-- Source material follows --

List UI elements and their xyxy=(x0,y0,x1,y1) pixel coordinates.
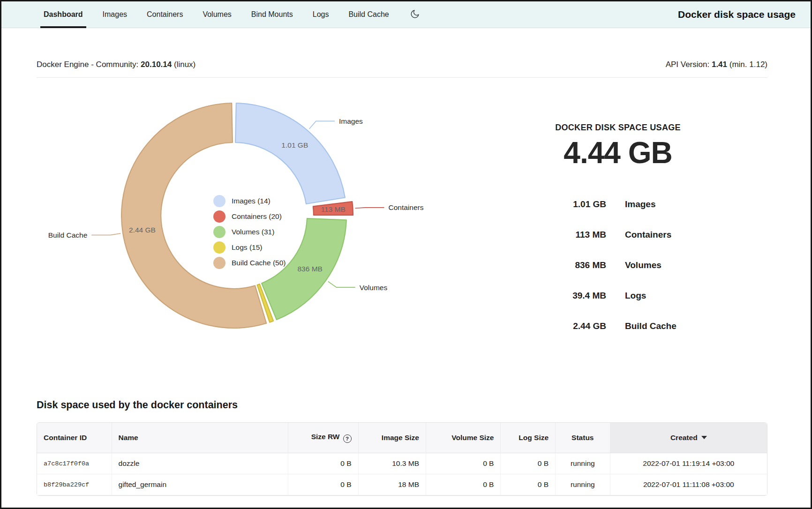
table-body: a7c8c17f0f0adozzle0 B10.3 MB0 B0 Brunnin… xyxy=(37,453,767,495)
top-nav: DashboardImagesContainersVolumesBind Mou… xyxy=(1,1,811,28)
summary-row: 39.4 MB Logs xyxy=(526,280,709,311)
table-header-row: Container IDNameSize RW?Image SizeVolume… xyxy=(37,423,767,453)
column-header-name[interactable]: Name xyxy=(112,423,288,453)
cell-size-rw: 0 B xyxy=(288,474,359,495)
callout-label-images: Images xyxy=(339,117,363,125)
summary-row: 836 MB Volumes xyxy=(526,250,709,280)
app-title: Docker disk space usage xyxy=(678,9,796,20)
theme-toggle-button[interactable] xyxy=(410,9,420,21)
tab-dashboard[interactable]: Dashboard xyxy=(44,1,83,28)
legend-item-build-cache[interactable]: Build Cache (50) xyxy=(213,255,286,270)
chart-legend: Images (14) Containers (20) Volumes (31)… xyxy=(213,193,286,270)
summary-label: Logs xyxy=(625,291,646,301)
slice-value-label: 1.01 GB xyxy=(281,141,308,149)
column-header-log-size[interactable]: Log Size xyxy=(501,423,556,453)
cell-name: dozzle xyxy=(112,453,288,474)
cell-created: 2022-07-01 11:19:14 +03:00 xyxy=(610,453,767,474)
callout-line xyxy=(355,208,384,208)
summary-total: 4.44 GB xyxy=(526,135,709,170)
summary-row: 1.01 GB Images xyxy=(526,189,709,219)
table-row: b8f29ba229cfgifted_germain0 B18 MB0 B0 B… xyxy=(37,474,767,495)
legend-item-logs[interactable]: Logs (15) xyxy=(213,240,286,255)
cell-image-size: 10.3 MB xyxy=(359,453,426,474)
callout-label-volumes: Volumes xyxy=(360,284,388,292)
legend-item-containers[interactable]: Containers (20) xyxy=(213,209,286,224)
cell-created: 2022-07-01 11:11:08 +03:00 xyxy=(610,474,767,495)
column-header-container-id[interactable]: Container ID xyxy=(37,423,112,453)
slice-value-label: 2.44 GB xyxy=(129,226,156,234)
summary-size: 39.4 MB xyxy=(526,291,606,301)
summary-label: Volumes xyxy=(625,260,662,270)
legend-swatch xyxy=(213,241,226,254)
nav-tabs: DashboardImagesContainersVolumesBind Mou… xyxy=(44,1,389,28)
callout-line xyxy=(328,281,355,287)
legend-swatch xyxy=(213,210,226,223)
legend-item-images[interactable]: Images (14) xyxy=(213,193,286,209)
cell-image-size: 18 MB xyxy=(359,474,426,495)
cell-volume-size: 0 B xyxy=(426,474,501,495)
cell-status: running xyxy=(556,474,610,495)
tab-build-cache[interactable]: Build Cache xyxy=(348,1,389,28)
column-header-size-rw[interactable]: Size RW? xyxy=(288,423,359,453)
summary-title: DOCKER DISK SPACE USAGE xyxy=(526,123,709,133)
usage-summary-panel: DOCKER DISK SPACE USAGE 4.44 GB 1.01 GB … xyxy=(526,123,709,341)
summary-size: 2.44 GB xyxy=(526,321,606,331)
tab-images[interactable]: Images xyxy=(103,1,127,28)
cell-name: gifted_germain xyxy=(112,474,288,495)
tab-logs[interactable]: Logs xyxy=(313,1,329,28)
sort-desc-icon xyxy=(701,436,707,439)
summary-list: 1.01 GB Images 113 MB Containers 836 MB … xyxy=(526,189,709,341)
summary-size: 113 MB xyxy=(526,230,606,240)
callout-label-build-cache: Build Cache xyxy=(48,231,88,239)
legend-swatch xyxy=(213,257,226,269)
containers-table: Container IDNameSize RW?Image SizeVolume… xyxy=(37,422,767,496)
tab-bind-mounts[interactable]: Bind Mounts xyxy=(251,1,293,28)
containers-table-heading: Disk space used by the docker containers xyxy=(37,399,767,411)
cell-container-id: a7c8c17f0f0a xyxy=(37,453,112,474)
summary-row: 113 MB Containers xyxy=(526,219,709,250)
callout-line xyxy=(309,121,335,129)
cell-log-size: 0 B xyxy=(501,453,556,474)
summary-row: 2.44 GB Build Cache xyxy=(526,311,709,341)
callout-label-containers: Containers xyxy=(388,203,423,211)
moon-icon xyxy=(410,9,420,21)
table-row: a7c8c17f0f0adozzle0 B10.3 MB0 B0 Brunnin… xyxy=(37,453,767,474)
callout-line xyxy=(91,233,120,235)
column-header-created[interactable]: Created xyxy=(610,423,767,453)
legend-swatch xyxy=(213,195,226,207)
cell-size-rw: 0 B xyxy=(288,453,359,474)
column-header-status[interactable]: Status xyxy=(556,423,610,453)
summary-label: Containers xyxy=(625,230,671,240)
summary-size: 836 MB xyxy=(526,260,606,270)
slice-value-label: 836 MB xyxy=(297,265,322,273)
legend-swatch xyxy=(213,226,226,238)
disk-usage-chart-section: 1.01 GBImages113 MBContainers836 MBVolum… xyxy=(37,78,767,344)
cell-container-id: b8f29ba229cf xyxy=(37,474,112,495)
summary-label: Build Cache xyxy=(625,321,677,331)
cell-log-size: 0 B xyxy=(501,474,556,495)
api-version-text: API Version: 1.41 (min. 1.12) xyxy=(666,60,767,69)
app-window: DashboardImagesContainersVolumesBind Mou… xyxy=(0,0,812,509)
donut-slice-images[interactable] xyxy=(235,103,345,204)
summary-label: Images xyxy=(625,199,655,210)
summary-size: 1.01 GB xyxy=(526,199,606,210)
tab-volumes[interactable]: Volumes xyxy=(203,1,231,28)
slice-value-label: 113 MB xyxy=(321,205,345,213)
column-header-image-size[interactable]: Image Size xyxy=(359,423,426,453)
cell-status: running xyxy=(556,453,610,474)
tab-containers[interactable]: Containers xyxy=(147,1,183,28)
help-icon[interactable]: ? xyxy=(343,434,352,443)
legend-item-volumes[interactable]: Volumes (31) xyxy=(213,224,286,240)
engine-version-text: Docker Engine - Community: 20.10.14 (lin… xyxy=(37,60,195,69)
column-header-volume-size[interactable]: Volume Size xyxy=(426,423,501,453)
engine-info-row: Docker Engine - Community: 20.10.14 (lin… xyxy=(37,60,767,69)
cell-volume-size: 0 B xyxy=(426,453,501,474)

-- Source material concluded --

Directions: Working through the entries above, copy every line in which "item" is found.

Your solution:
legend-item-build-cache[interactable]: Build Cache (50) xyxy=(213,255,286,270)
legend-item-logs[interactable]: Logs (15) xyxy=(213,240,286,255)
legend-item-containers[interactable]: Containers (20) xyxy=(213,209,286,224)
legend-item-images[interactable]: Images (14) xyxy=(213,193,286,209)
legend-item-volumes[interactable]: Volumes (31) xyxy=(213,224,286,240)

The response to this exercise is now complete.